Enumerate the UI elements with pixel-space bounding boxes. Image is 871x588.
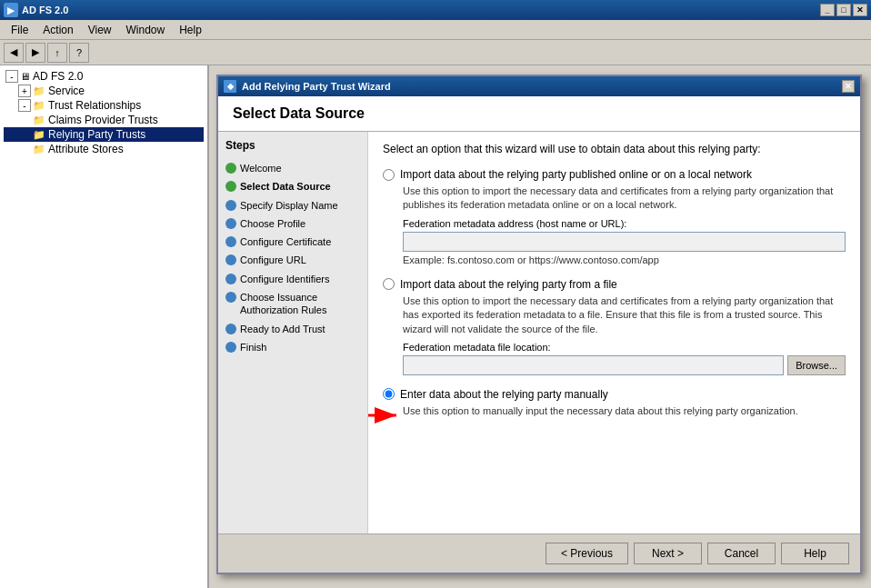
option-file-label[interactable]: Import data about the relying party from…: [383, 278, 846, 291]
tree-service[interactable]: + 📁 Service: [4, 84, 204, 98]
menu-bar: File Action View Window Help: [0, 20, 871, 40]
tree-trust-label: Trust Relationships: [48, 99, 141, 112]
tree-root[interactable]: - 🖥 AD FS 2.0: [4, 69, 204, 84]
step-configure-certificate[interactable]: Configure Certificate: [222, 233, 364, 251]
content-panel: Select an option that this wizard will u…: [368, 132, 860, 533]
maximize-button[interactable]: □: [836, 4, 851, 16]
close-button[interactable]: ✕: [853, 4, 867, 16]
app-title-bar: ▶ AD FS 2.0 _ □ ✕: [0, 0, 871, 20]
option-manual: Enter data about the relying party manua…: [383, 388, 846, 418]
up-button[interactable]: ↑: [47, 43, 67, 63]
minimize-button[interactable]: _: [820, 4, 835, 16]
step-configure-url[interactable]: Configure URL: [222, 251, 364, 269]
tree-service-label: Service: [48, 85, 85, 97]
tree-attribute-stores[interactable]: 📁 Attribute Stores: [4, 142, 204, 156]
step-welcome[interactable]: Welcome: [222, 159, 364, 177]
option-online: Import data about the relying party publ…: [383, 168, 846, 265]
radio-file[interactable]: [383, 278, 395, 290]
root-icon: 🖥: [20, 71, 30, 82]
step-choose-profile[interactable]: Choose Profile: [222, 214, 364, 233]
help-button[interactable]: Help: [781, 543, 849, 564]
step-dot-finish: [225, 342, 236, 353]
step-finish[interactable]: Finish: [222, 338, 364, 356]
tree-claims-provider[interactable]: 📁 Claims Provider Trusts: [4, 113, 204, 127]
steps-panel: Steps Welcome Select Data Source Specify…: [218, 132, 368, 533]
folder-trust-icon: 📁: [33, 100, 45, 112]
step-choose-issuance[interactable]: Choose Issuance Authorization Rules: [222, 288, 364, 320]
folder-relying-icon: 📁: [33, 129, 45, 141]
option-online-field-label: Federation metadata address (host name o…: [383, 218, 846, 229]
left-panel-tree: - 🖥 AD FS 2.0 + 📁 Service - 📁 Trust Rela…: [0, 65, 209, 588]
radio-online[interactable]: [383, 169, 395, 181]
cancel-button[interactable]: Cancel: [707, 543, 776, 564]
menu-help[interactable]: Help: [172, 22, 209, 38]
option-file-desc: Use this option to import the necessary …: [383, 294, 846, 336]
step-select-data-source[interactable]: Select Data Source: [222, 177, 364, 195]
back-button[interactable]: ◀: [4, 43, 24, 63]
wizard-title-icon: ◆: [224, 80, 236, 93]
step-label-display: Specify Display Name: [240, 199, 338, 212]
step-label-ready: Ready to Add Trust: [240, 323, 325, 335]
wizard-header: Select Data Source: [218, 96, 860, 132]
federation-metadata-file-input: [403, 355, 784, 375]
main-layout: - 🖥 AD FS 2.0 + 📁 Service - 📁 Trust Rela…: [0, 65, 871, 588]
option-manual-desc: Use this option to manually input the ne…: [383, 404, 846, 418]
option-file-field-label: Federation metadata file location:: [383, 342, 846, 353]
tree-relying-party[interactable]: 📁 Relying Party Trusts: [4, 127, 204, 142]
option-file: Import data about the relying party from…: [383, 278, 846, 375]
tree-claims-label: Claims Provider Trusts: [48, 114, 158, 126]
expand-root[interactable]: -: [5, 70, 18, 83]
steps-title: Steps: [222, 139, 364, 152]
step-label-cert: Configure Certificate: [240, 235, 331, 248]
wizard-page-title: Select Data Source: [233, 105, 846, 122]
wizard-close-button[interactable]: ✕: [842, 80, 855, 93]
forward-button[interactable]: ▶: [25, 43, 45, 63]
step-label-welcome: Welcome: [240, 162, 282, 174]
step-specify-display-name[interactable]: Specify Display Name: [222, 196, 364, 214]
folder-attribute-icon: 📁: [33, 144, 45, 155]
option-manual-label[interactable]: Enter data about the relying party manua…: [383, 388, 846, 401]
toolbar: ◀ ▶ ↑ ?: [0, 40, 871, 65]
expand-trust[interactable]: -: [18, 99, 31, 112]
option-online-label[interactable]: Import data about the relying party publ…: [383, 168, 846, 181]
federation-metadata-address-input: [403, 232, 846, 252]
next-button[interactable]: Next >: [634, 543, 702, 564]
option-online-desc: Use this option to import the necessary …: [383, 184, 846, 213]
content-intro: Select an option that this wizard will u…: [383, 143, 846, 155]
step-label-finish: Finish: [240, 341, 266, 354]
step-dot-ready: [225, 324, 236, 334]
step-ready-to-add[interactable]: Ready to Add Trust: [222, 320, 364, 338]
wizard-footer: < Previous Next > Cancel Help: [218, 533, 860, 572]
tree-attribute-label: Attribute Stores: [48, 143, 124, 155]
menu-view[interactable]: View: [81, 22, 119, 38]
tree-trust-relationships[interactable]: - 📁 Trust Relationships: [4, 98, 204, 113]
browse-button[interactable]: Browse...: [787, 355, 846, 375]
step-dot-issuance: [225, 292, 236, 303]
menu-file[interactable]: File: [4, 22, 35, 38]
wizard-dialog: ◆ Add Relying Party Trust Wizard ✕ Selec…: [216, 75, 862, 574]
step-dot-cert: [225, 236, 236, 247]
step-label-identifiers: Configure Identifiers: [240, 273, 329, 285]
step-dot-url: [225, 254, 236, 265]
menu-action[interactable]: Action: [35, 22, 80, 38]
app-icon: ▶: [4, 3, 18, 17]
expand-service[interactable]: +: [18, 85, 31, 97]
step-configure-identifiers[interactable]: Configure Identifiers: [222, 270, 364, 288]
step-dot-identifiers: [225, 274, 236, 284]
option-online-hint: Example: fs.contoso.com or https://www.c…: [383, 254, 846, 265]
step-label-url: Configure URL: [240, 254, 306, 266]
tree-relying-label: Relying Party Trusts: [48, 128, 145, 141]
wizard-title: Add Relying Party Trust Wizard: [242, 81, 391, 92]
step-label-select: Select Data Source: [240, 180, 331, 193]
tree-root-label: AD FS 2.0: [33, 70, 83, 83]
step-dot-profile: [225, 218, 236, 229]
step-dot-display: [225, 200, 236, 211]
previous-button[interactable]: < Previous: [546, 543, 628, 564]
wizard-title-bar: ◆ Add Relying Party Trust Wizard ✕: [218, 76, 860, 96]
folder-claims-icon: 📁: [33, 115, 45, 126]
menu-window[interactable]: Window: [119, 22, 173, 38]
radio-manual[interactable]: [383, 388, 395, 400]
folder-service-icon: 📁: [33, 85, 45, 97]
step-label-issuance: Choose Issuance Authorization Rules: [240, 291, 360, 317]
help-icon-button[interactable]: ?: [69, 43, 89, 63]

========

■ **Task statement**: Please report how many lines of the material above contain the string "panel", with no other words.

■ **Worked solution**: 3